* [What is required] Exclude the pictures, and otherwise reproduce the data in full.

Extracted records
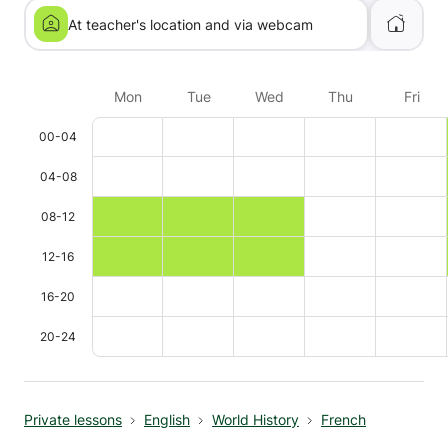
At teacher's location and via webcam
Mon
Tue
Wed
Thu
Fri
00-04
04-08
08-12
12-16
16-20
20-24
Private lessons
English
World History
French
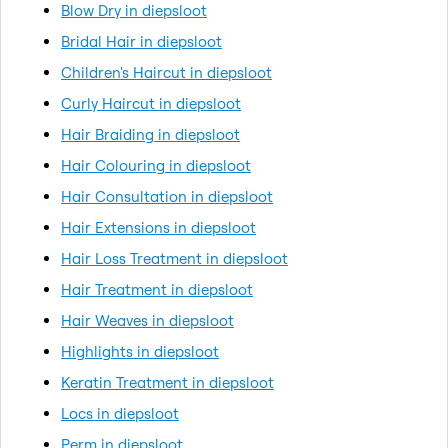
Blow Dry in diepsloot
Bridal Hair in diepsloot
Children's Haircut in diepsloot
Curly Haircut in diepsloot
Hair Braiding in diepsloot
Hair Colouring in diepsloot
Hair Consultation in diepsloot
Hair Extensions in diepsloot
Hair Loss Treatment in diepsloot
Hair Treatment in diepsloot
Hair Weaves in diepsloot
Highlights in diepsloot
Keratin Treatment in diepsloot
Locs in diepsloot
Perm in diepsloot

* [Response box]
At teacher's location and via webcam
Mon
Tue
Wed
Thu
Fri
00-04
04-08
08-12
12-16
16-20
20-24
Private lessons
English
World History
French
Blow Dry in diepsloot
Bridal Hair in diepsloot
Children's Haircut in diepsloot
Curly Haircut in diepsloot
Hair Braiding in diepsloot
Hair Colouring in diepsloot
Hair Consultation in diepsloot
Hair Extensions in diepsloot
Hair Loss Treatment in diepsloot
Hair Treatment in diepsloot
Hair Weaves in diepsloot
Highlights in diepsloot
Keratin Treatment in diepsloot
Locs in diepsloot
Perm in diepsloot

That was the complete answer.